With the leadership of researchers from the Agricultural Institute of the ELKH Centre for Agricultural Research (ATK), resistance mechanisms against potato wilt caused by Ralstonia solanacearum have been discovered. It has been determined that in potato cultivars resistant to the bacteria, changes in the levels of certain stress hormones, along with intensified cell wall thickening, production of antimicrobial substances, and reduced activity of certain susceptibility genes collectively lead to the development of resistance. The study presenting the results was published in the international scientific journal Frontiers in Plant Science.
Figure: Symptoms of Calalo Gaspar, Cruza, and Désirée potato cultivars 21 days following infection caused by Ralstonia solanacearum bacteria.
Potatoes are an important cultivated crop in Hungary, but they have been significantly threatened by the tropical-origin Ralstonia solanacearum bacteria, which has emerged within the country in recent decades and causes rot of the tubers and wilting of the plants.
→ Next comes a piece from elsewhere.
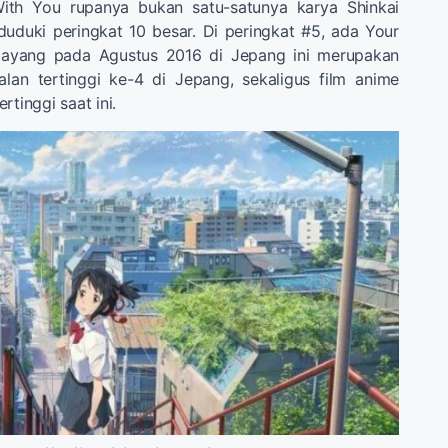
With You rupanya bukan satu-satunya karya Shinkai
uduki peringkat 10 besar. Di peringkat #5, ada Your
tayang pada Agustus 2016 di Jepang ini merupakan
alan tertinggi ke-4 di Jepang, sekaligus film anime
rtinggi saat ini.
Moreover, there is no known effective chemical control against this quarantine pathogen. The existing resistance mechanisms of potatoes against Ralstonia were uncovered through the examination of the expression of each potato gene (transcriptome sequencing), analysis of secondary metabolites produced (UHPLC-MS/MS metabolomics analysis), and the use of modern microscopic techniques (confocal microscope). By testing various cultivars from all over the world, including the susceptible Désirée, two resistant genotypes, Cruza and Calalo Gaspar, were identified and analyzed for their ability to withstand the bacteria. As a result of the experiments, it was determined that the levels of stress hormones, such as abscisic acid, jasmonic acid, and salicylic acid, increased even in the susceptible variety upon infection. However, these hormonal pathways alone were unable to protect the plant from bacterial wilt. The resistant cultivars stood out with greater lignification (cell wall thickening) in the central part of the root (xylem) even without infection. In response to infection, the Cruza cultivar exhibited even more intense cell wall thickening, while the Calalo Gaspar cultivar relied more on the production of antimicrobial substances for defense. Nevertheless, infection led to a decrease in the activity of several sensitivity genes (e.g., WRKY22, 24), which are mentioned in the scientific literature, in both resistant varieties. These sensitivity genes are plant genes, for example, negative immune regulators, interaction partners of pathogenic virulence factors. The proteins they produce can be exploited by the bacteria for their own purposes during infection. In valuable cultivars, it would be worthwhile to induce mutations in these genes in the future, thus enhancing their resistance against bacterial wilt.